We Tested a New Model. It Was Worse. Here’s What We Learned.

At OddsRX, we don’t just build models and assume they work. We test them in the open, track every prediction, and let the data decide. This is a recap of our V2 model experiment — what we changed, what the numbers said, and why we’re shutting it down in favor of something better.


Why We Built V2

Our original model (V1) has been quietly accurate on picking winners — finishing the season above 60%. But we suspected it had two blind spots.

First, the spread picks felt soft. V1 was clustering too many games near 50/50, which meant it wasn’t expressing strong conviction even when the talent gap between teams was obvious. A model that thinks every game is a tossup isn’t much use for spread betting.

Second, the totals predictions were drifting. V1’s over/under calls were decent but we weren’t confident the underlying math was producing realistic game scores.

So we built V2 with three specific changes:

  • Linear grade tilt — removed a compression layer that was squashing the difference between good and bad teams
  • Probability calibration — added a shrinkage parameter to pull extreme probabilities toward 50%
  • Independent totals model — projected over/under separately from the winner simulation, with its own variance model

We ran V2 in parallel with V1 for the entire second half of the season — 502 tracked games — and measured everything.


What the Numbers Said

The results were unambiguous.

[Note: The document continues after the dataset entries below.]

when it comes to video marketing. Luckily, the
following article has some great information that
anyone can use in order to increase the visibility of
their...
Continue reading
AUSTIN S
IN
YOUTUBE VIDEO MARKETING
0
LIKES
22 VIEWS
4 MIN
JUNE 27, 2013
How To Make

V2 was worse than V1 in every meaningful category.

MetricV1V2
Winner accuracy60.0%58.2%
Spread ATS51.8%46.8%
Totals O/U49.0%59.1%*

*The totals number needs an asterisk — more on that below.

The Compression Problem Got Worse, Not Better

The core goal of V2 was to give the model more conviction on lopsided matchups. It did the opposite. 88% of V2’s game predictions landed in the 45–55% win probability band — even tighter than V1. The calibration shrinkage we added to prevent overconfidence ended up compressing an already compressed signal.

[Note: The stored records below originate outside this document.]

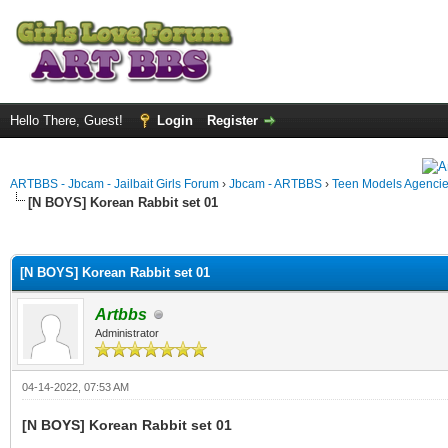
Hello There, Guest!
Login
Register
ARTBBS - Jbcam - Jailbait Girls Forum
›
Jbcam - ARTBBS
›
Teen Models Agenci
[N BOYS] Korean Rabbit set 01
ge
[N BOYS] Korean Rabbit set 01
Artbbs
Administrator
04-14-2022, 07:53 AM
[N BOYS] Korean Rabbit set 01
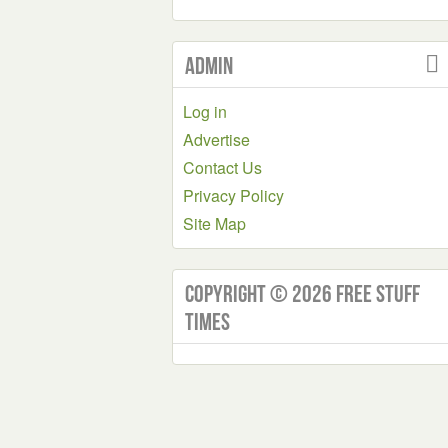
Admin
Log in
Advertise
Contact Us
Privacy Policy
Site Map
Copyright © 2026 Free Stuff
Times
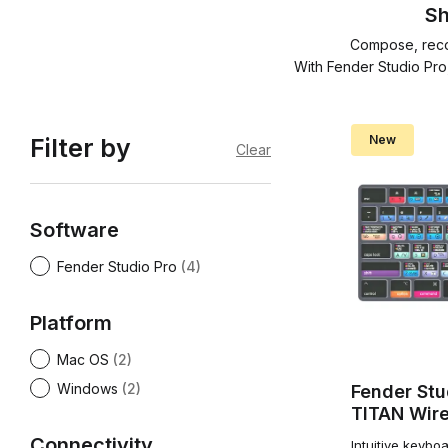
Sh
Compose, recor
With Fender Studio Pro
New
Filter by
Clear
Software
Fender Studio Pro
(4)
Platform
Mac OS
(2)
Windows
(2)
Fender Stu
TITAN Wire
Connectivity
Intuitive keybo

The model was seeing a team 1.5 grade points better than their opponent and essentially shrugging.

The EV Signal Inverted

This was the most damaging finding. When we looked at edge — the gap between our model’s probability and the implied probability from the betting line — V2’s signal was backwards:

  • Positive EV picks hit at 50.4% (essentially a coin flip)
  • Negative EV picks hit at 68.1%

A model where fading your own picks is the winning strategy isn’t a model — it’s noise. This told us the calibration layer was actively destroying signal rather than refining it.

The Totals Number Is Misleading

V2’s 59.1% totals accuracy looks good on paper. But when we dug into the underlying simulation, we found the model was generating average game totals of 251 points — nearly 22 points above the actual NBA average of 229. Every single game was inflated.

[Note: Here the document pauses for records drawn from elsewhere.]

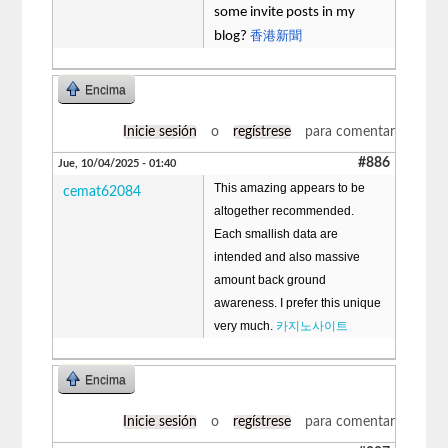
some invite posts in my
香港新聞
blog?
Encima
Inicie sesión
o
regístrese
para comentar
#886
Jue, 10/04/2025 - 01:40
This amazing appears to be
cemat62084
altogether recommended.
Each smallish data are
intended and also massive
amount back ground
awareness. I prefer this unique
very much.
카지노사이트
Encima
Inicie sesión
o
regístrese
para comentar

When your baseline is systematically wrong by 9%, you’re not picking totals accurately — you’re accidentally catching market movements that happen to align with your inflated projections. That’s not a repeatable edge.


The Root Causes

Post-mortem analysis identified three specific technical failures:

1. Over-compressed grade-to-outcome conversion. The math translating team quality differences into predicted score margins was applying a tanh scaling function that squeezed large grade differences into tiny outcome differences. A team that was genuinely 7 points better on paper was being treated as 3 points better in the simulation.

2. Calibration shrinkage destroyed the signal. The shrink-toward-50% adjustment was designed to fix overconfidence. But V2’s raw probabilities weren’t overconfident — they were already underconfident. Adding shrinkage on top of compression meant the model had almost no ability to express a strong opinion.

3. The base scoring rate was wrong. The fundamental shooting efficiency parameter powering the simulation was set too high, causing the ~22 point total inflation. This is a straightforward calibration error that compounded through every game.


What We’re Doing Instead

We’re not patching V2. The problems are structural enough that a new architecture is the right answer. V3 addresses each failure directly:

  • Recalibrated base efficiency — corrected to target the actual NBA average of 229 points per game
  • Empirical grade-to-margin mapping — derived from regression on 502 real tracked games rather than theoretical assumptions (measured slope: 7.35 points per grade unit)
  • Bivariate pace variance — separates shared game-environment noise (affects totals) from team-specific noise (affects spreads), fixing a coupling problem that was inflating spread error
  • Data-driven calibration — replaced the shrinkage parameter with an isotonic calibration curve built from 812 V1 tracked games
  • Coherent player projections — player point totals now flow directly from the game simulation rather than being calculated independently, so projections are internally consistent

V3 is running in parallel starting now. We’ll report back once we have enough games to measure.


Why We’re Publishing This

Most handicapping services don’t tell you when their model fails. They quietly update the algorithm and pretend nothing happened. We think that’s the wrong approach.

Transparency about failures is how you build a model worth trusting. V2 taught us exactly where our assumptions broke down, and every one of those lessons is now embedded in V3’s design. A model that’s never been stress-tested against real outcomes isn’t a model — it’s a hypothesis.

The data is the truth. We follow it wherever it goes.